There has been difficulty in finding natural theoretical
models that provide a precise yet useful language in which
to discuss the performance of topdown decision tree
learning heuristics, to compare variants of these heuristics,
and to compare them to learning algorithms that use entirely
different representations and approaches. For example,
even if we make the rather favorable assumption that there
is a small decision tree labeling the data and that the inputs
are distributed uniformly (thus, we are in the well-known
probably approximately correct or PAC model [18], with
the additional restriction to the uniform distribution), the
problem of finding any efficient algorithm with provably
nontrivial performance remains an elusive open problem in
computational learning theory. Furthermore, superpolynomial
lower bounds for this same problem have been proven
for a wide class of algorithms that includes the topdown
decision tree approach (and also all variants of this approach
that have been proposed to date) [2]. The positive results
for efficient decision tree learning in computational learning
theory all make extensive use of membership queries [4, 5,
11, 14] which provide the learning algorithm with blackbox
access to the target function (experimentation), rather than only an oracle for random examples.
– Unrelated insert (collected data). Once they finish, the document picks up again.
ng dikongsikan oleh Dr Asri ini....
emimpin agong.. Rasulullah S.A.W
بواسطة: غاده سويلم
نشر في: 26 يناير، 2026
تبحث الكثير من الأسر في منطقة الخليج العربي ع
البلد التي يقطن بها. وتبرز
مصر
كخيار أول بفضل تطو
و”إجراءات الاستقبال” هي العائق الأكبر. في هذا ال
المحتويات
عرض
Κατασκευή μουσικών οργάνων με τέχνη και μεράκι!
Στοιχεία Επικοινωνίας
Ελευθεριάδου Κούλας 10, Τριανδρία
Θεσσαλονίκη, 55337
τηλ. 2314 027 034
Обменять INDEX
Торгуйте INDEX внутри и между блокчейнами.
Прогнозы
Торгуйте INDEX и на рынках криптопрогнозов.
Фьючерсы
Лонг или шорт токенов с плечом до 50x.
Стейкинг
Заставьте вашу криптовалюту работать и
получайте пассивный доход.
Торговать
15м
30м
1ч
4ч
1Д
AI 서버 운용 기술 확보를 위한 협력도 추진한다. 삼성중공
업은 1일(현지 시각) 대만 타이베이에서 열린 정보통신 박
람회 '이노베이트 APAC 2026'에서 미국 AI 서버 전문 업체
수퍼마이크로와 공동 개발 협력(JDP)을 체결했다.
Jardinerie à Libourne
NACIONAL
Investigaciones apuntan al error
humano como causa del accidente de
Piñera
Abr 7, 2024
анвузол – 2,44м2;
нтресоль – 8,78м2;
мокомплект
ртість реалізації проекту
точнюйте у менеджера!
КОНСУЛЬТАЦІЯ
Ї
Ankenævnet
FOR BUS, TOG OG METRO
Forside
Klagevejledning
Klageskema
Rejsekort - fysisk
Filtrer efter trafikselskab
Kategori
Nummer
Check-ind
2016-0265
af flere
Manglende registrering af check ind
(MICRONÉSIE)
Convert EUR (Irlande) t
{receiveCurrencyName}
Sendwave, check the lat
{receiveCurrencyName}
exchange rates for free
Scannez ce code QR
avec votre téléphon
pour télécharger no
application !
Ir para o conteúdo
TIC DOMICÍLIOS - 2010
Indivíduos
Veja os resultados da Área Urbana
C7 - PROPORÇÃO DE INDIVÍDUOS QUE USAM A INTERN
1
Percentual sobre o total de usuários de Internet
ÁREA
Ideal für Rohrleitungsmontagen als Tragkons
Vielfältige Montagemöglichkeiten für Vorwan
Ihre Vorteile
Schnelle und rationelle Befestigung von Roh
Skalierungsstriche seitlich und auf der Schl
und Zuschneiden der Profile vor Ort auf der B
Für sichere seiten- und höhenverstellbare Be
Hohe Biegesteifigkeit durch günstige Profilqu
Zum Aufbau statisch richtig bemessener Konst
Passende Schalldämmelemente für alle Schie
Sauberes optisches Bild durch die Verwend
Clearly, the need
for membership queries severely limits the potential application
of such algorithms, and they seem unlikely to encroach
on the popularity of the topdown decision tree algorithms
without significant new ideas. In summary, it seems fair to
say that, despite their other successes, the models of computational
learning theory have not yet provided significant
insight into the apparent empirical success of programs like
C4.5 and CART